The particularly attractive feature of Section 608 was its provision that the principle obligation of the insured mortgage could be as much as 90% of the reasonable replacement cost of the project.

This meant that if the project sponsor served as architect and builder of the project, they could construct it with little, if any, outlay of cash and thus, with little, if any, risk of loss, that the other 10% would be represented by architect fees and the builder's profit.

Now, judged by any objective standard, this program established under Section 608 was an immense success.

Well over 7,000 apartment houses were constructed containing over 450,000 rental units.

These projects were backed by Government insurance in an amount in excess of $3 billion.

With extremely due exceptions, these projects were successful in their operation, as is evidenced by the fact that the rate of default has run only between 1% and 1.5% of the total mortgages outstanding.

At the same time however, in some instances, project owners having applied for and obtained the advantage of Government mortgage insurance which enabled them to build this residential housing at little or no cost to themselves.

Started to engage, endeavored to increase the profitableness of their operations in a practice outside what we deem at any rate to be the scope of the legislative aid, namely the practice of renting units for transient occupancy.

One of these instances was that of the appellee in this case.

How general is that right?

Alan S. Rosenthal:

Your Honor, there are no specific statistics on it, insofar as the record and the congressional reports indicate that it could hardly be described as a widespread practice, but there were instances of it being done.

I don't think that there is any really -- really available figures on the -- the precise percentage of instances, but I think it is fair to characterize it as a -- as not a widespread practice, as a limited, relatively few of the 7000 plus units that were built.

Now, the issue in this case is the appellee's right to engage in this practice of transient rentals.

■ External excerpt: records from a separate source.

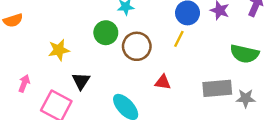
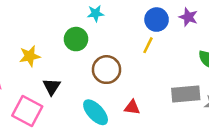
brown circle: (137, 46) -> (107, 70), moved
red triangle: (163, 82) -> (132, 107), moved

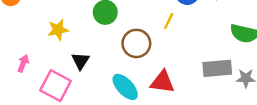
yellow line: (148, 45) -> (169, 21), moved
red triangle: (132, 107) -> (162, 82), size x1.5

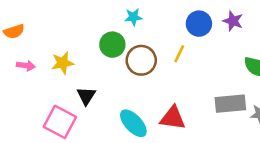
brown circle: (136, 43) -> (141, 60), moved
pink arrow: (23, 63) -> (26, 66), moved, turned 77

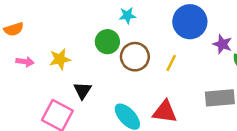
purple star: (233, 21) -> (222, 44), moved
blue circle: (199, 24) -> (190, 22), size x1.4
yellow line: (179, 54) -> (171, 63), moved

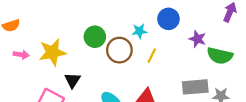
cyan star: (127, 15) -> (139, 31), moved
blue circle: (190, 22) -> (168, 19), size x0.7
yellow star: (60, 59) -> (52, 52), size x1.4

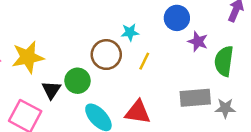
blue circle: (168, 19) -> (177, 18), moved
green circle: (95, 37) -> (78, 81), moved
green semicircle: (220, 56) -> (224, 61), turned 85

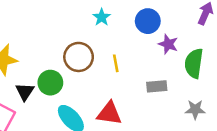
cyan star: (130, 32) -> (102, 17), moved, turned -30
yellow line: (144, 61) -> (116, 63), turned -36
gray rectangle: (195, 98) -> (157, 86), moved, size x0.7

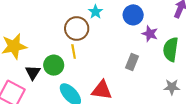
brown circle: (79, 57) -> (77, 29), moved
yellow line: (116, 63) -> (74, 51), moved
gray rectangle: (157, 86) -> (132, 62), moved, turned -63

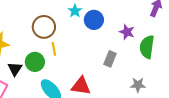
blue circle: (133, 15) -> (94, 20), moved
brown circle: (77, 29) -> (44, 27), moved
gray star: (172, 87) -> (138, 85), moved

Now, on December 1949, the appellee was incorporated in the State of South Carolina for the purpose of obtaining Section 608 insurance of a mortgage covering a 12-storey apartment house to be constructed in Charleston.

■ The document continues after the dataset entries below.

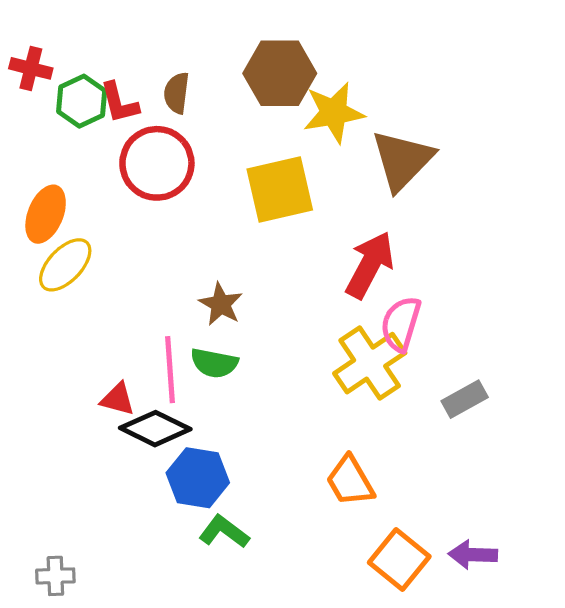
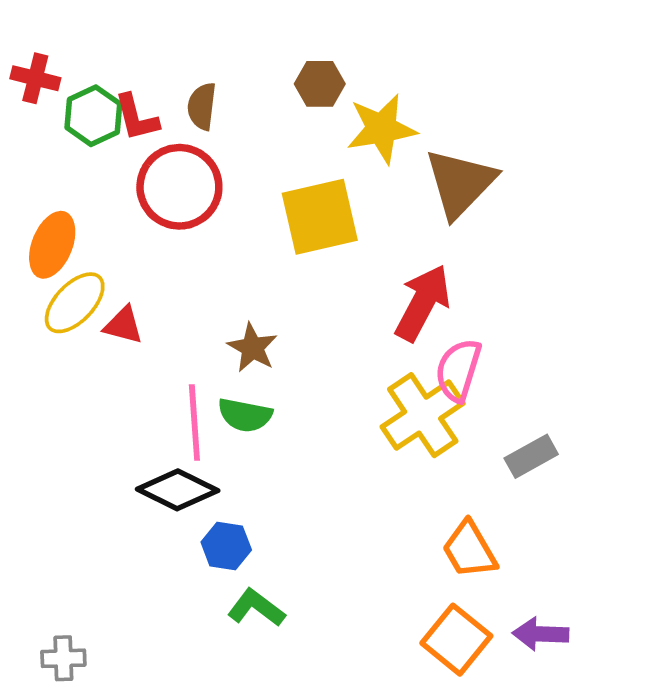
brown hexagon: (280, 73) -> (320, 84), size x0.6
red triangle: (118, 399) -> (123, 325), moved
blue hexagon: (198, 478) -> (226, 546), size x0.7
orange trapezoid: (350, 481) -> (469, 550), moved

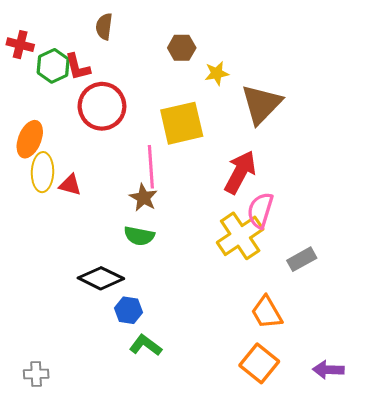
brown semicircle: (202, 106) -> (104, 27), moved
yellow star: (382, 129) -> (217, 73), size x0.6
yellow ellipse: (75, 303) -> (42, 172), turned -42
pink line: (194, 423) -> (151, 167), moved
purple arrow: (541, 634) -> (328, 370), moved

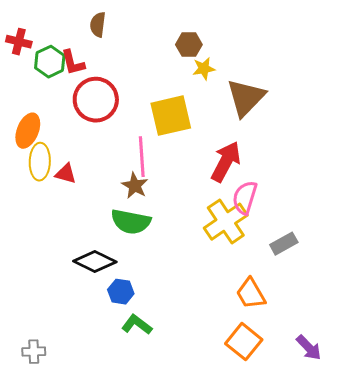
brown hexagon: (182, 48) -> (189, 45), moved
green semicircle: (139, 236) -> (131, 222), size x1.4
purple arrow: (328, 370) -> (309, 348), turned -136

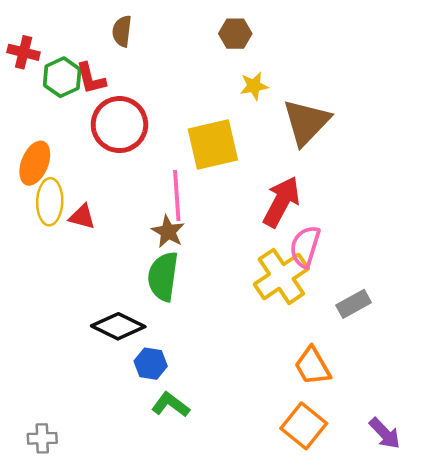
brown hexagon: (189, 45) -> (235, 34), moved
green semicircle: (131, 222) -> (163, 276), turned 87

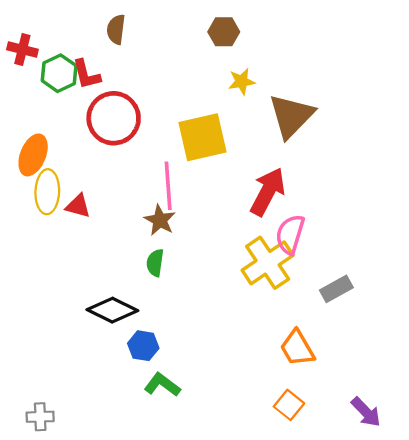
green semicircle: (163, 276) -> (155, 263), size x0.6
orange square: (304, 426) -> (289, 405), size x0.7

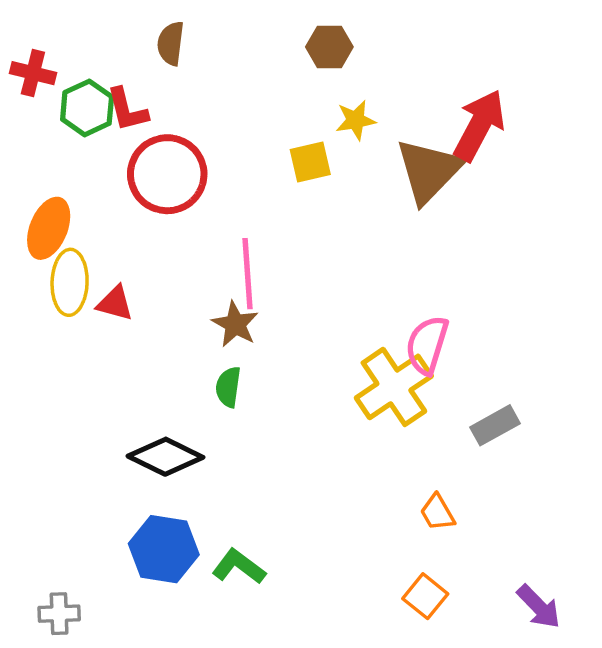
yellow square: (202, 137) -> (310, 162), moved, size x0.6
red arrow: (268, 192) -> (479, 125), moved
blue hexagon: (143, 346) -> (164, 549), moved, size x1.5
orange trapezoid: (297, 348) -> (437, 512), size x0.7

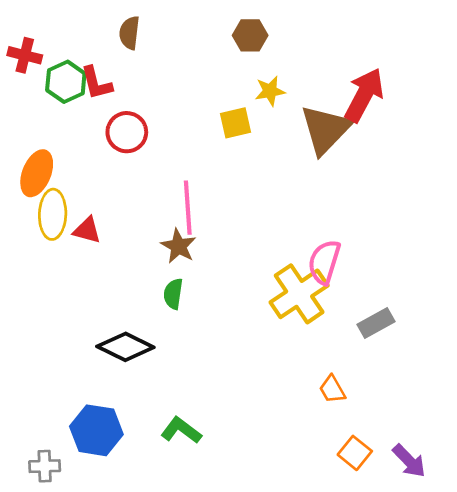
red circle: (167, 174) -> (127, 132), size x0.7
blue hexagon: (164, 549) -> (96, 430), moved
orange square: (425, 596) -> (355, 453), moved

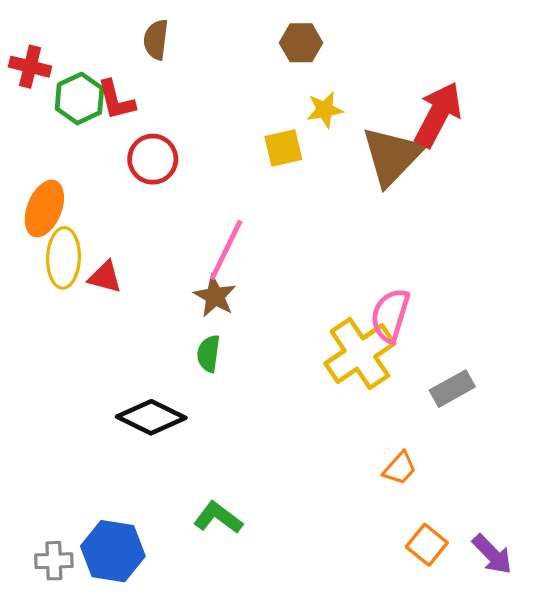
pink line: (188, 208) -> (226, 250), turned 30
orange trapezoid: (332, 389) -> (400, 468), turned -108
blue hexagon: (96, 430) -> (113, 551), moved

Consistent with this purpose, it's charter which was prepared on a standard FHA form, specifically prohibited it from engaging in any business other than a construction and operation of a rental housing project so long as any of its property was subject to FHA insurance -- insured mortgage.

The appellee submitted an application to the FHA for a mortgage commitment on a -- this proposed project.

This application was disapproved by the local FHA officials, because the chief underwriter was dissatisfied with the location, which the apartment house was to have.

At the insistence of the appellee however, the rejection by the local officials was reversed by the FHA officials in Washington and the mortgage commitment was authorized not withstanding the local objection to the location at which the project was to be built.

Project was completed in July 1951 and in September 1951 as it was required to do under its charter and under the regulations, the appellee submitted and the Federal Housing Administration approved a proposed schedule of maximum monthly rentals.

And this schedule contained no indication that the appellee intended to furnish any of the partners.

One month later however, with the aid of a parent corporation which held all but three of the 1999 shares of common stock in a dollar form, the appellee engaged on a course of conduct concealed from the FHA which in the words of the Court below was a subterfuge.

First, without seeking FHA approval, the parent corporation furnished a number of appellees apartments and the tenants of those apartments were charged $15 to $20 a month in addition to the scheduled approved rentals.

This additional rental however was paid to the parent corporation so that it appeared that appellee was maintaining its schedule of rentals.